Si è parlato di malattie rare endocrinologiche anche in una sessione sull’ENDO-ERN, abbreviazione di European Reference Network on Rare Endocrine Conditions, cioè la rete europea di centri dedicati alle malattie rare endocrinologiche. Una delle relazioni ha riguardato la lipodistrofia. Questa malattia è caratterizzata da magrezza associata ad alterazioni del metabolismo che sono, invece, caratteristiche dell'eccesso di peso. Fra le cause di queste alterazioni, c’è la mancanza di leptina e adiponectina.
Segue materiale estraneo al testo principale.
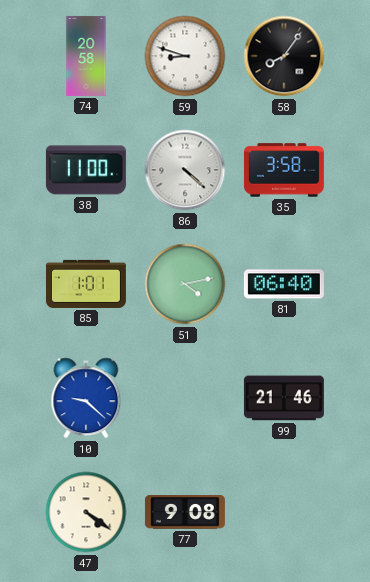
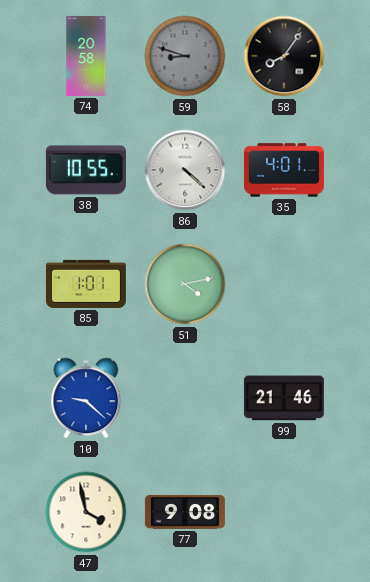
59 dial: white -> grey
38: 11:00 -> 10:55
35: 3:58 -> 4:01
81: 06:40 -> none
47: 4:21 -> 3:58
Poche settimane dopo il Congresso della SIE, ci sarà un incontro in Germania finalizzato al lancio di un Registro europeo di malati di lipodistrofia, ma dal 2016 è partito il progetto di Registro italiano in collaborazione con l'Istituto Superiore di Sanità. L’associazione dei malati si chiama AILip. Dopo una relazione sulla Iperplasia Surrenale Congenita, patologia caratterizzata da un anomalo sviluppo delle ghiandole surrenali, si è parlato di Sindrome di Turner. In Italia, nell'ambito della Società di Endocrinologia Pediatrica, si è formato, da tempo, un gruppo di studio che copre tutto il territorio nazionale con una rete di centri dedicati alla gestione della Sindrome. Si è sottolineato che un momento molto importante, nella vita delle persone con Sindrome di Turner, è la cosìddetta fase di transizione, nella quale il malato dovrebbe essere “passato” dall’endocrinologo pediatra a quello che segue gli adulti. Nei centri più attrezzati tale passaggio è gestito con particolare cura. Alla sessione ha partecipato anche Diana Vitali, rappresentante delle associazioni dei malati nell’ambito del gruppo ENDO-ERN, che, in chiusura di sessione, ha auspicato  una maggiore interazione tra medici e persone con malattie rare endocrinologiche.